# My best friend killed himself today (trigger warning)



## freezeup (Oct 1, 2016)

I'm speechless and so numb right now. My best friend that I've known since I was 14 ended his life this earlier this morning. It really actually doesn't feel real to me right now.. I just got a call from a mutual friend telling me the news and its ripping me apart right now.

I love you Glen. I know we both fought our struggles hard and I don't blame you for doing what you did. I miss you so much.


----------



## FranticallyNumb (Jan 27, 2017)

I’m so sorry for your loss....


----------



## Thisisnotlife (Oct 20, 2017)

oh.. i almost cried even when i dont have emotions... how old he was?


----------



## freezeup (Oct 1, 2016)

Thisisnotlife said:


> oh.. i almost cried even when i dont have emotions... how old he was?


He just turned 25 in October.
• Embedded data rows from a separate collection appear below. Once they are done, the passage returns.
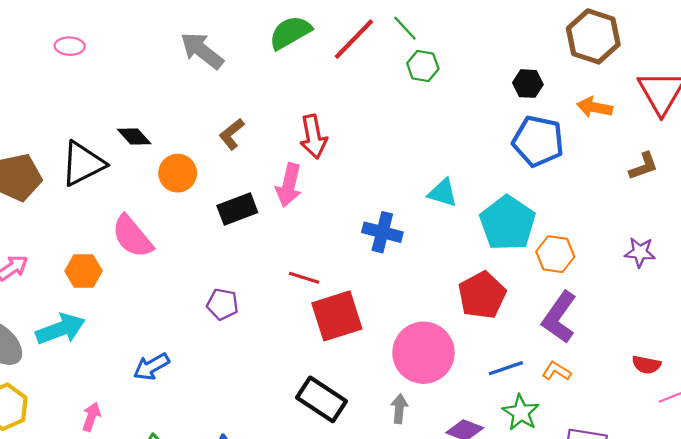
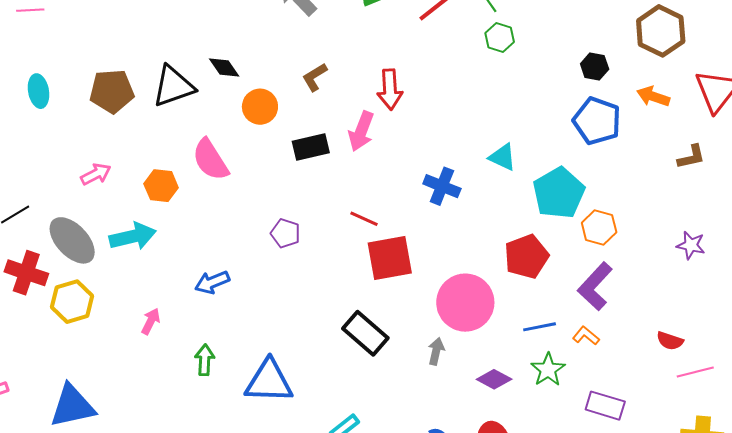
purple star: (640, 252) -> (691, 245), moved

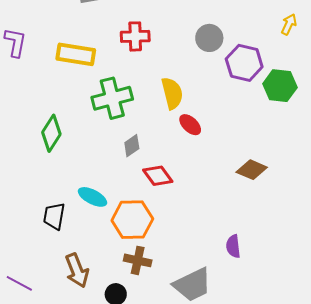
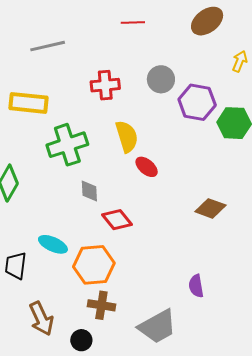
red cross: (135, 36) -> (105, 85), moved
gray diamond: (132, 146) -> (89, 191), turned -55

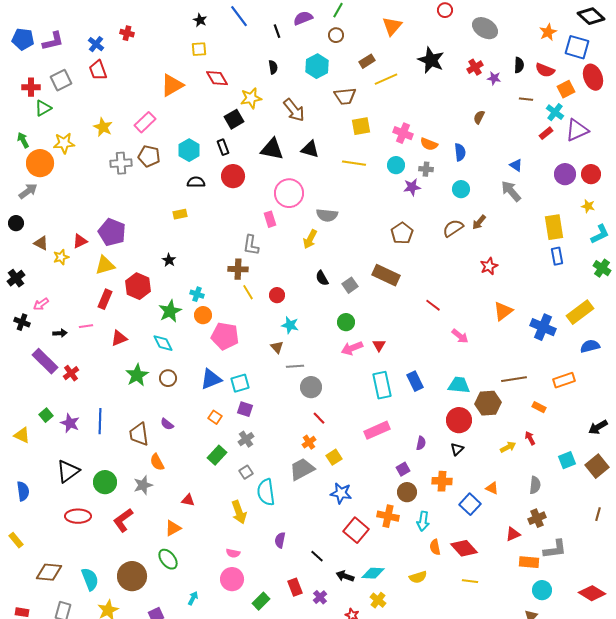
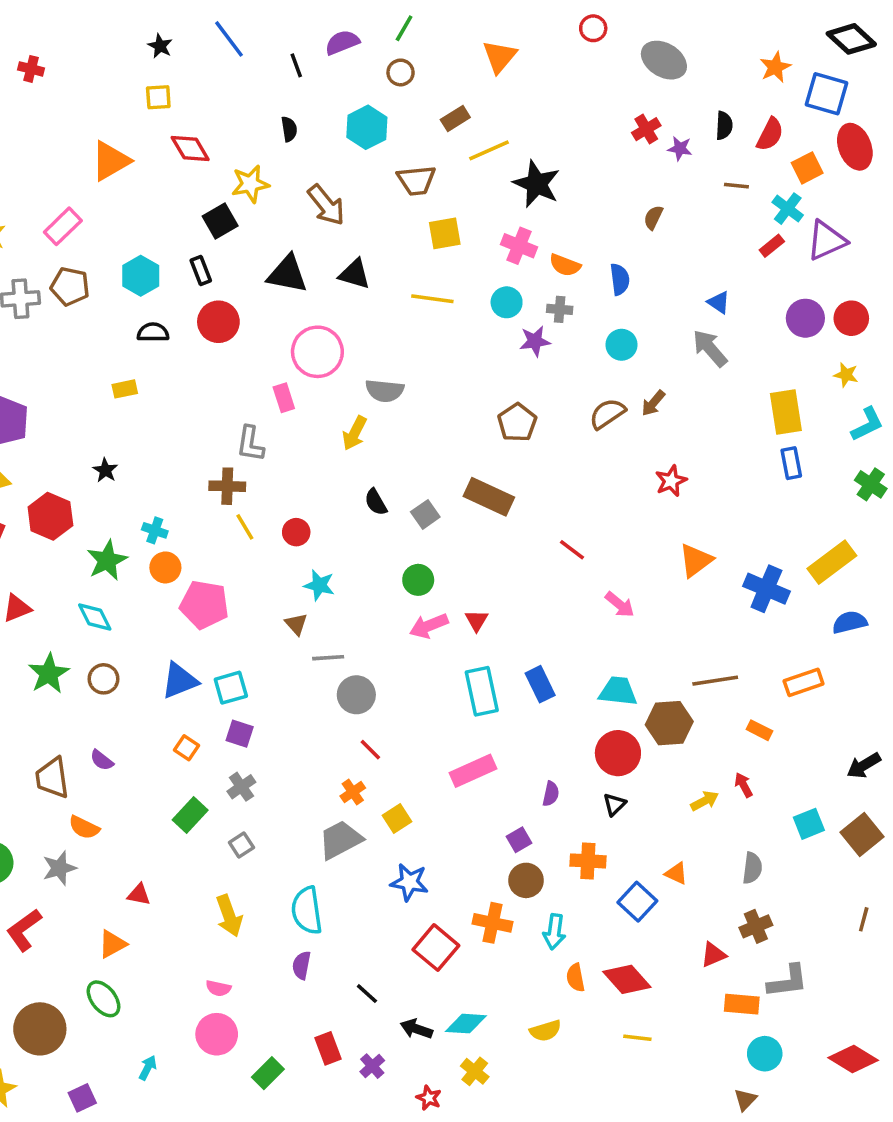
black star: (431, 60) -> (537, 184), moved
red semicircle: (545, 70) -> (770, 134), turned -84
orange semicircle: (157, 462) -> (84, 827), turned -36
cyan semicircle: (266, 492) -> (307, 910), moved

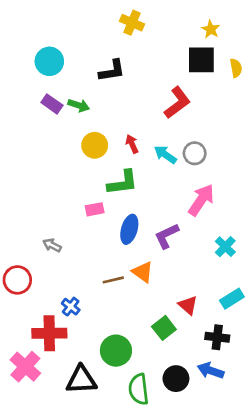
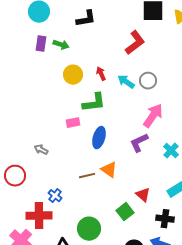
purple rectangle: (52, 104) -> (41, 44), turned 63
purple L-shape: (167, 236) -> (139, 143), moved

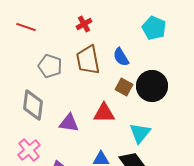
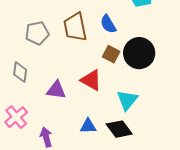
gray pentagon: (50, 66) -> (37, 33), turned -30
gray diamond: (33, 105) -> (20, 72), size x0.7
red triangle: (104, 113) -> (91, 80), turned 30

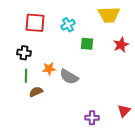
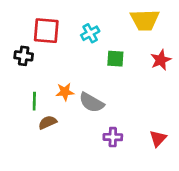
black cross: (24, 53) -> (24, 56), moved
red triangle: (124, 111) -> (158, 138), moved
purple cross: (92, 118) -> (113, 137), moved

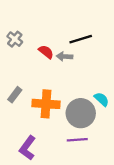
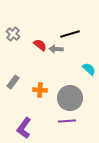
cyan semicircle: (102, 99) -> (89, 69), moved
orange cross: (46, 104) -> (40, 90), size x0.6

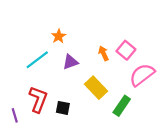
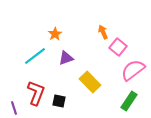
orange arrow: (103, 53) -> (103, 32), moved
green rectangle: (122, 106) -> (129, 101), moved

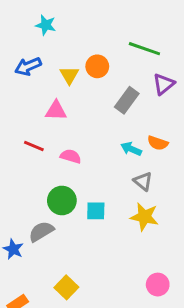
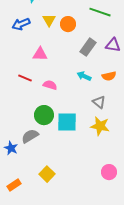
yellow triangle: (69, 75) -> (49, 20), moved
purple triangle: (164, 84) -> (113, 45), moved, turned 49
orange semicircle: (158, 143) -> (109, 76), turned -32
cyan arrow: (131, 149) -> (84, 76), moved
cyan square: (96, 211) -> (67, 122), size x1.5

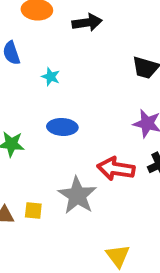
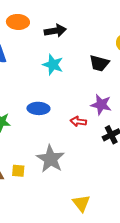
cyan star: (51, 77) -> (53, 65), moved, size x1.5
red arrow: (116, 169) -> (78, 121), moved, size x0.6

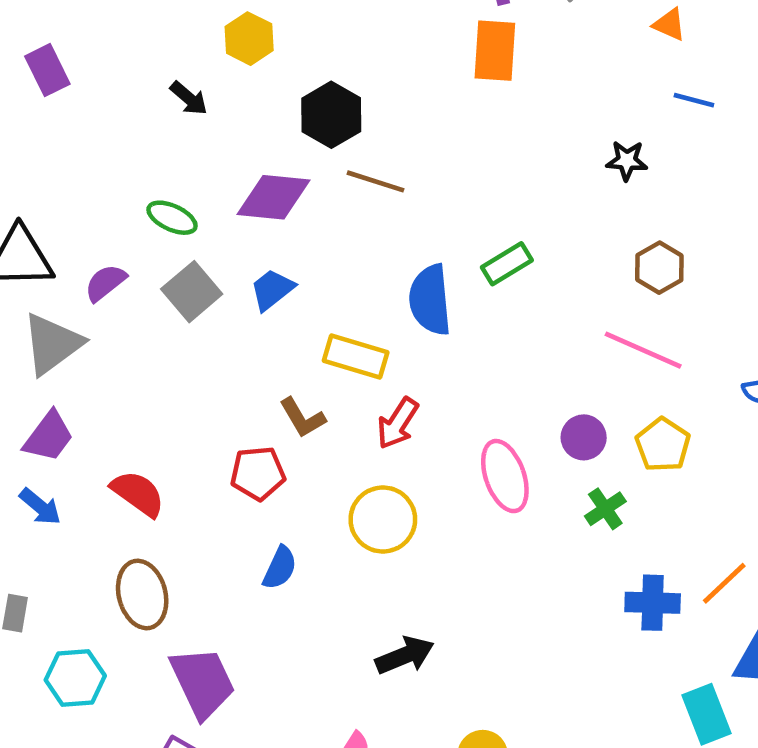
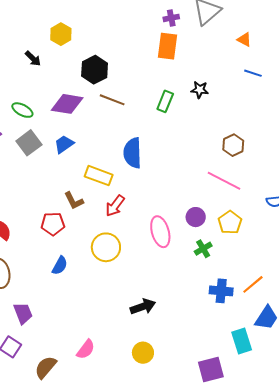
black star: (627, 161) -> (200, 90), moved
green rectangle: (507, 264) -> (165, 101), moved, turned -40
black arrow: (405, 655) -> (143, 307), moved
purple trapezoid: (203, 682) -> (23, 313), size x0.7

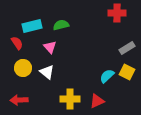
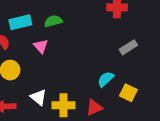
white triangle: (47, 72) -> (38, 97), moved
yellow square: (127, 72) -> (128, 93), moved

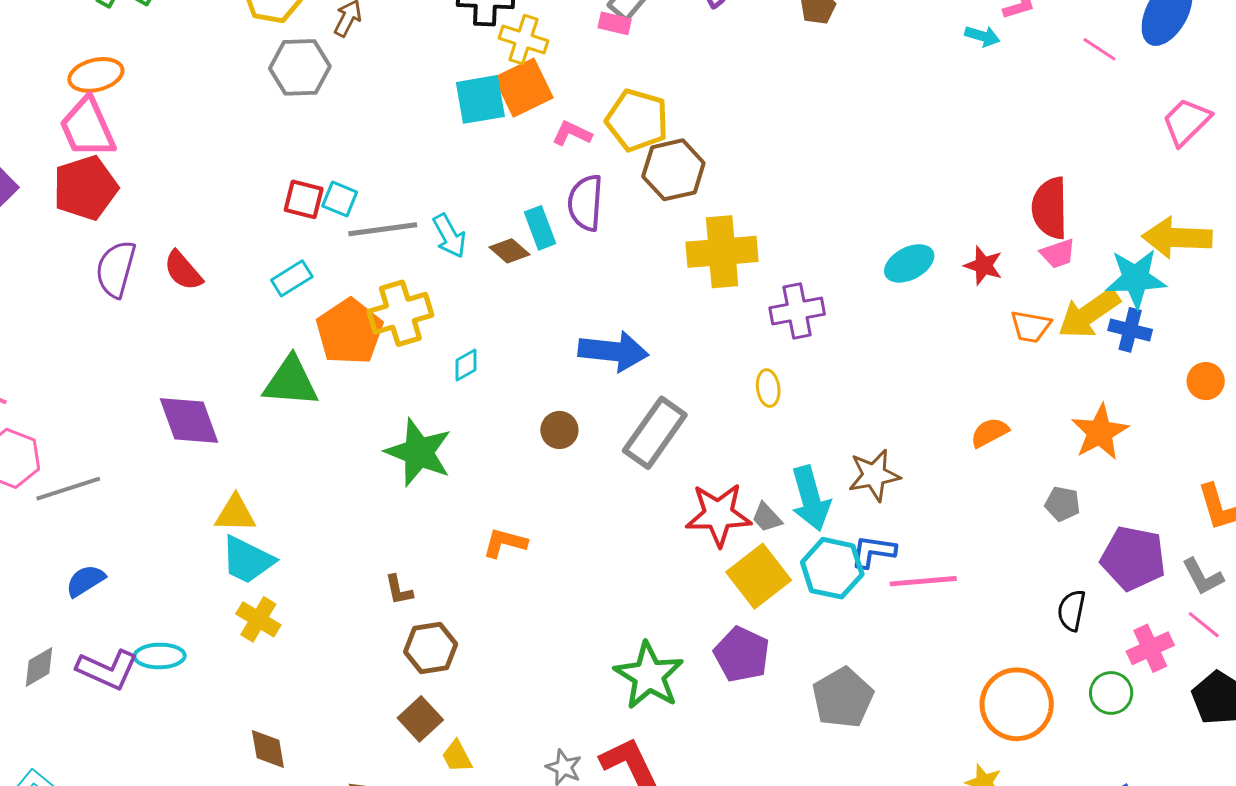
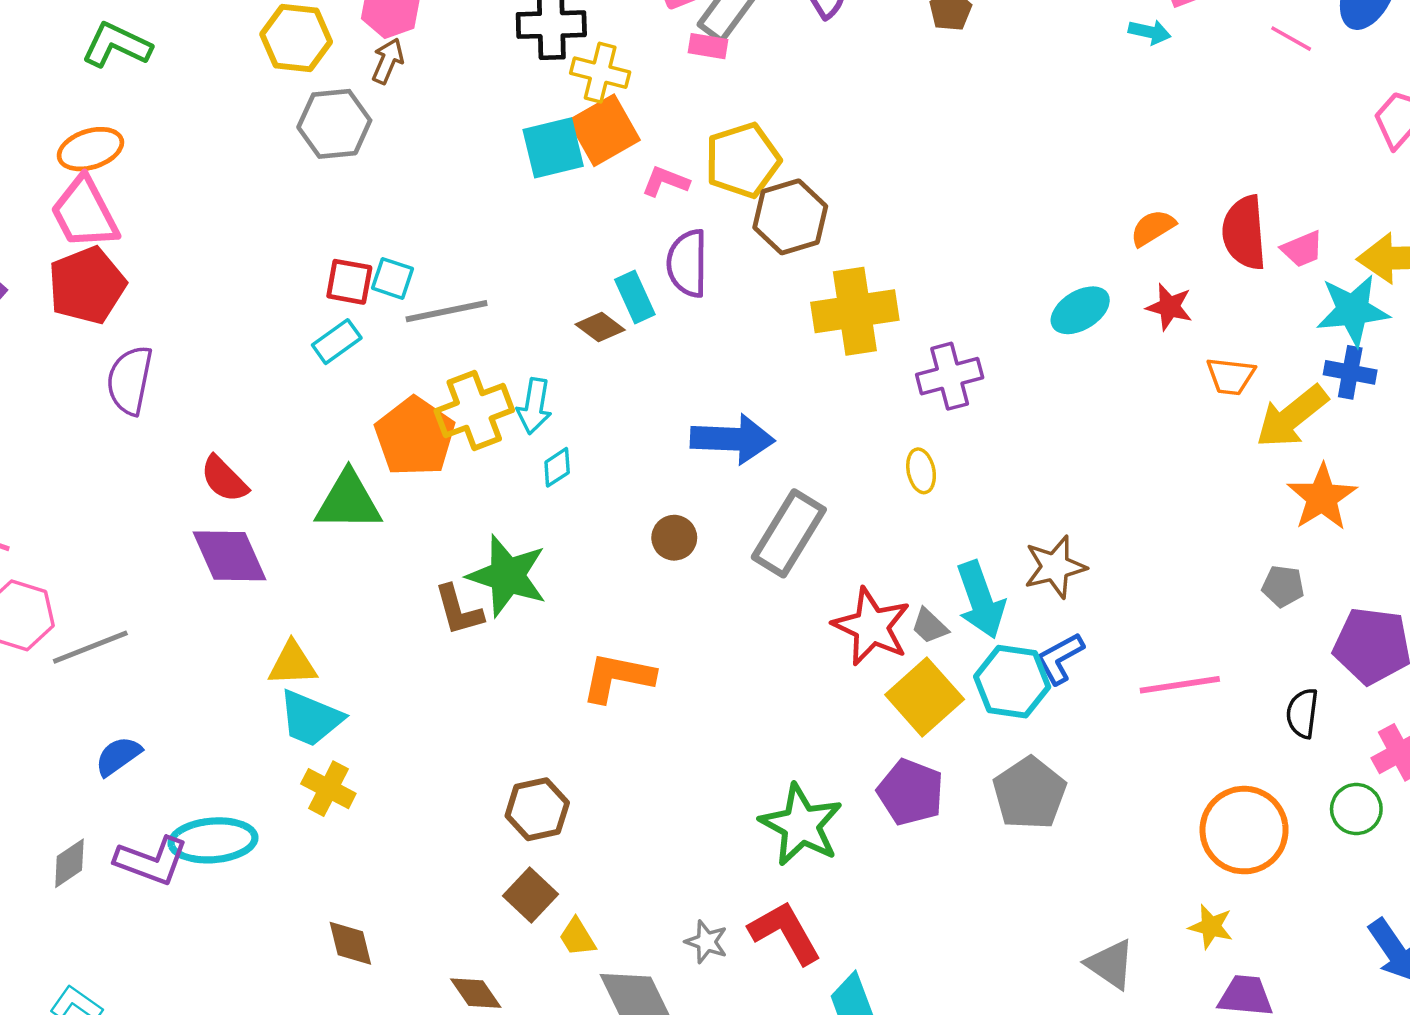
yellow pentagon: (637, 120) -> (743, 160), turned -30
cyan arrow: (449, 236) -> (534, 406), moved, turned 42
pink trapezoid: (1058, 254) -> (1302, 249), moved
red semicircle: (183, 271) -> (224, 479), moved
cyan rectangle: (292, 278) -> (337, 342), moved
yellow arrow: (1089, 314) -> (1292, 417), moved
orange semicircle: (990, 432) -> (1153, 228), moved
red star: (718, 515) -> (872, 627), turned 30
orange L-shape: (505, 543) -> (618, 677), size x1.4
blue L-shape: (873, 551) -> (1060, 658), turned -33
pink line: (923, 581) -> (1180, 685), moved
brown L-shape: (399, 590) -> (459, 610), moved, size x1.4
cyan ellipse: (160, 656) -> (213, 840), size x1.4
gray pentagon: (843, 698) -> (1029, 793), moved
Its a really odd feeling. I barely cried at the wake and funeral.. I think its one time that I'm glad I have DP.


----------



## Thisisnotlife (Oct 20, 2017)

does he had dp?


----------



## ReiTheySay (Aug 5, 2016)

I'm so sorry. It must be hard, regardless of the DP taking over.


----------



## dope (Aug 31, 2016)

I'm so sorry  Better days will come! Please, hold on you, and everyone.


----------



## ThoughtOnFire (Feb 10, 2015)

I'm sad to hear this Will,  May he rest in peace


----------